Le silence est troublé par des airs d’accordéon, ou assimilé, tombant on ne sait d’où.

Béru engloutit sa bouchée de truc douteux et dit à notre interprète qu’il raffole l’accordéon.

Il ajoute que son beau-frère en joue et qu’il virtuose sur son grand morcif intitulé « Jolie Véranda » un air à vous flanquer des frissons partout. Notre guide reste plutôt impassible.

— Vous causez bien français, lui fait le Gros, mais comprenâtes-vous égal’ment l’argot ?

— Certains termes, répond l’autre.

— Si j’vous causais qu’vot’ fignedé mignon m’file dans l’calbute un goumi d’Céhéresse et qu’j’t’vous embroqu’rais cosaque pour une tringlée grand siècle, vous y traduireriez comment t’est-ce, ma mignonne ?

La môme, ainsi collée, le prie de répéter plus lentement. Il s’exécute. Elle avoue son ignorance après avoir répété tant bien que mal la phrase sibylline.

— Cela voulait dire quoi ? demande la jeune fille avide de parfaire ses connaissances linguistiques.

Bérurier cochonne du regard et rit gras.

— V’s’allez t’êt’ choquée, mon bijou, j’vous préviens. Cela voulait dire tout simp’ment qu’vot’ tarte aux poils m’courjute l’sensoriel et qu’j’te vous ramon’rais la case-trésor à v’s’en faire gueuler môman ! V’voiliez qu’c’t’un peu osé dans l’genre ; mais en tout cas c’est pensé !

Et il lui virgule une œillade, comme jamais Casanova, en ponctuant d’un rot discret au parfum de gendarme-qui-se-déchausse.

Là-dessus, la porte s’ouvre, et Siméon Grozob fait une entrée rapide.

C’est un homme de taille fort moyenne, légèrement voûté, ce qui ne solutionne pas le problème, au teint gris, aux cheveux poivre et sel taillés en brosse, avec un visage à la fois énergique et désabusé, tailladé de rides profondes. Il porte des lunettes très teintées, n’ayant pas encore fait remplacer son lampion kidnappé.

Il vient à nous en souriant musée Grévin, nous presse chaleureusement la main, le Gros et moi. Salue l’interprète d’une inclinaison de tête juste pour dire et articule en un français qui ne passerait pas sous une porte cochère :

— Soyez les bienvenus, messieurs les journalistes.

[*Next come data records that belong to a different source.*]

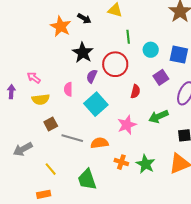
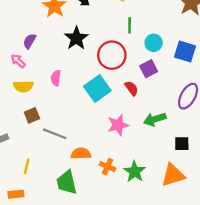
purple semicircle: (92, 76) -> (29, 41), moved
purple square: (161, 77) -> (149, 69), moved
red semicircle: (135, 91) -> (132, 88), turned -56
cyan square: (96, 104) -> (97, 88), moved
orange semicircle: (100, 143) -> (81, 154), moved
yellow line: (51, 169) -> (27, 166), turned 48

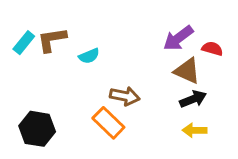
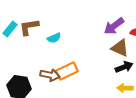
brown arrow: (125, 96) -> (50, 75), moved
orange rectangle: (108, 123) -> (67, 71), moved, turned -70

Cela étant dit, il s’abandonne sur un canapé style Divan-le-Terrible et nous adresse un geste d’invite.

Béru branche le nagra, place le micro sur un trépied volant, fait des essais de pets et annonce que « Banco, les mecs : ça tourne. »

J’y vais de mon laïus, comme quoi nous sommes reconnaissants au Secrétaire Président-Directeur Général de bien vouloir recevoir France-Inter-Ecoutez-la-Différence. La môme au tailleur traduit. Siméon écoute sans broncher, croise ses jambes comme pour signifier que les blablas il n’en a rien à branler et qu’on devra se remuer le fion.

J’ai préparé toute une liste de questions-bateaux sur le devenir de la chère Bulgarie, tout ça, son rôle dans l’Europe de l’Est actuelle. Ses perspectives de cecicela et mon cul, tout bien, réservez-m’en douze caisses avec emballage perdu, merci !

Lui, il répond comme fonctionne un appareil distributeur de café, café au lait, thé, chocolat, quand il fonctionne. Ma question, répercutée par la fille, c’est la pièce de monnaie, sa réponse, c’est l’enclenchement de l’appareil pissant dans un gobelet de carton. La môme connaît mirifiquement son job car sa traduc vient en sous-titre qu’on s’en aperçoit presque pas, au point qu’on croit comprendre le bulgare, tu te rends compte !

Ça mouline un moment commak, après quoi, sur un signe de moi, Béru exécute le petit numéro dont nous sommes convenus. Il égosille « Stooop ! », déclare qu’il y a un os dans l’appareil vu que ses putains de merderie de piles sont nazes, qu’y va falloir s’rabattre su’l’secteur, bordel. Et où c’qu’a une prise, ma p’tite fille ? Voudriez-t-il m’aider d’en dégauchir une, siôplaît ?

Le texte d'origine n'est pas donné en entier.